The Court had to answer the issue in relation to the factual circumstances raised by the petitioners, instead of casually dismissing them with sweeping remarks that "no substantial material was on record". Throughout the judgment, the Court repeatedly loses sight of the fact that petitioners' demand was for an independent court-monitored probe, which could unearth more materials.

Inter Governmental Agreement.

During the hearing, the petitioners had argued that Inter-Governmental Agreement was entered only to circumvent tender process. They had also highlighted the concerns flagged by the Law Ministry about the IGA – that there was no sovereign guarantee from French Government for IGA and that the venue of arbitration was fixed as Geneva.

The Attorney General had admitted in the Court that there was no sovereign guarantee for the IGA. If there was no sovereign guarantee, what is the significance of an IGA concerning a procurement deal from a private company? This is a relevant question, which is not seen addressed by the judgment.

The judgment also mentions that in 2007 Defence Acquisition Council had expressed Acceptance of Necessity of 126 26  Medium  Multi   Role   Combat   Aircrafts. If that is situation, what is the rationale in reducing the number of aircrafts by 36 in 2015?

Such questions remain unanswered in the judgment.

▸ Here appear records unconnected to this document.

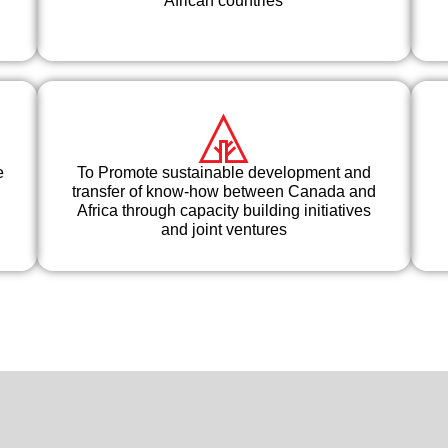
African countries
e
To Promote sustainable development and
transfer of know-how between Canada and
Africa through capacity building initiatives
and joint ventures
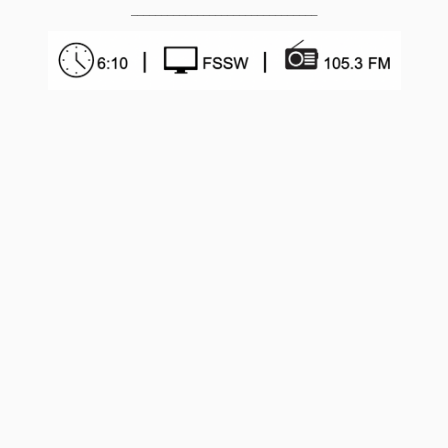
_______________________________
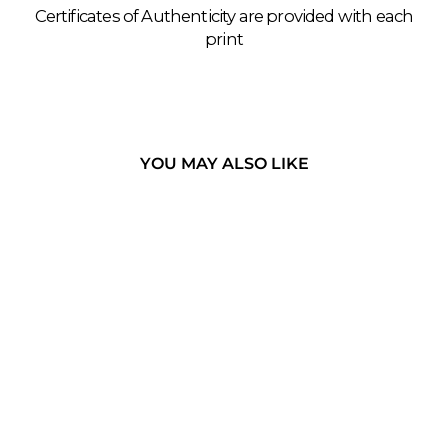
Certificates of Authenticity are provided with each
print
YOU MAY ALSO LIKE
THE KHASI -
MEGHALAYA,
INDIA
LIVINGROOT BRIDGE,
KHASI HILLS, 2018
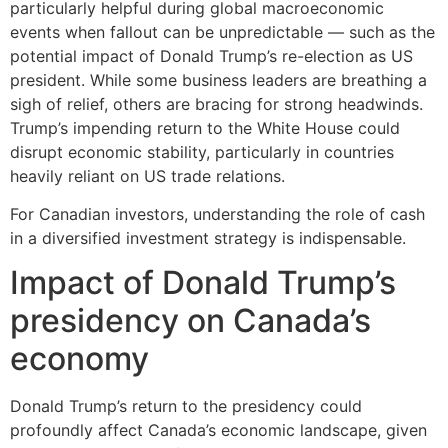
particularly helpful during global macroeconomic
events when fallout can be unpredictable — such as the
potential impact of Donald Trump’s re-election as US
president. While some business leaders are breathing a
sigh of relief, others are bracing for strong headwinds.
Trump’s impending return to the White House could
disrupt economic stability, particularly in countries
heavily reliant on US trade relations.
For Canadian investors, understanding the role of cash
in a diversified investment strategy is indispensable.
Impact of Donald Trump’s
presidency on Canada’s
economy
Donald Trump’s return to the presidency could
profoundly affect Canada’s economic landscape, given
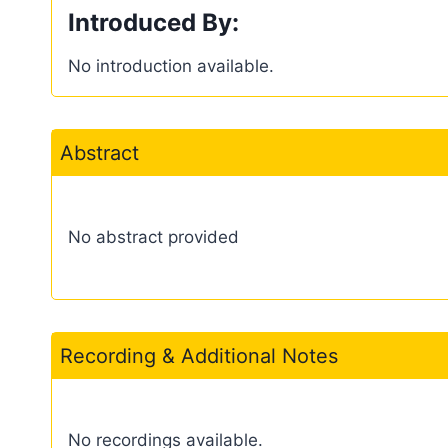
Introduced By:
No introduction available.
Abstract
No abstract provided
Recording & Additional Notes
No recordings available.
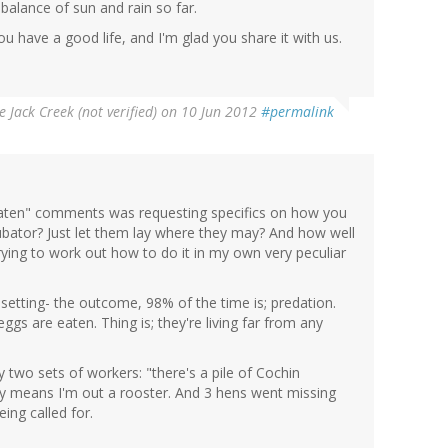
 balance of sun and rain so far.
ou have a good life, and I'm glad you share it with us.
e Jack Creek (not verified)
on 10 Jun 2012
#permalink
"eaten" comments was requesting specifics on how you
bator? Just let them lay where they may? And how well
trying to work out how to do it in my own very peculiar
 setting- the outcome, 98% of the time is; predation.
ggs are eaten. Thing is; they're living far from any
y two sets of workers: "there's a pile of Cochin
kely means I'm out a rooster. And 3 hens went missing
eing called for.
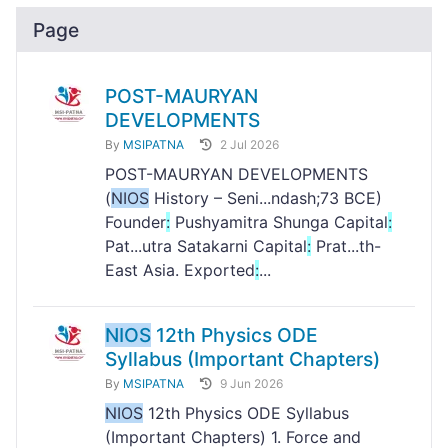
Page
POST-MAURYAN
DEVELOPMENTS
By
MSIPATNA
2 Jul 2026
POST-MAURYAN DEVELOPMENTS
(
NIOS
History – Seni...ndash;73 BCE)
Founder
:
Pushyamitra Shunga Capital
:
Pat...utra Satakarni Capital
:
Prat...th-
East Asia. Exported
:
...
NIOS
12th Physics ODE
Syllabus (Important Chapters)
By
MSIPATNA
9 Jun 2026
NIOS
12th Physics ODE Syllabus
(Important Chapters) 1. Force and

Confused approach of judicial review

“It cannot be lost sight of, that these are contracts of defence procurement which should be subject to a different degree and depth of judicial review”, the Court expressed in the judgment.“The scrutiny of the challenges before us, therefore, will have to be made keeping in mind the confines of national security, the subject of the procurement being crucial to the nation’s sovereignty”,the judgment went on to state.

However, in application of these principles, the Court seemed to have got confused. To analyse the issue whether the alleged procedural irregularities in the deal gave raise to doubts of corruption, which warrant a court-monitored probe, there is no need to review the merits of the deal. However, the Court went on to do that.

The above mentioned limited scope of jurisdiction did not deter the Court from declaring that decision making process was proper, accepting the government's version on pricing and concluding that Government did not interfere in selection of Reliance as offset partner.

This approach of endorsing the merits of issue while declining jurisdiction on ground of limited scope of judicial review is deeply flawed and contradictory. Because, it forecloses the issues forever, without providing proper course of adjudication.

Similar thing happened in the Loya case too, which was equally controversial with high political stakes. There, the Court conclusively settled factual questions under Article 32 of the Constitution, acting like a trial court but without following a fair process of trial. Here, the Court says that its views "are primarily from  the   standpoint  of   the   exercise   of   the   jurisdiction   under Article 32". However, the views expressed- which are mostly unilateral, taking the word of the government as gospel truth- give ultimate imprimatur to the issues surrounding the deal.

When there are conflicting versions of facts presented by two sides, the proper course would have been to entrust the job of facts collection to an independent agency. Instead, the Court took the denial of one of the contesting parties at face value and sealed the issues with a seemingly conclusive force

Towards the end, the judgment marks with a bit of condescension that "Perception of individuals cannot be the basis of a fishing and roving enquiry by this Court, especially in such matters"

Had the Court busted the perception through a sound and fair process of adjudication, the above statement could have been bought. The perception lingers, unfortunately, despite the categorical dismissal of the petitions.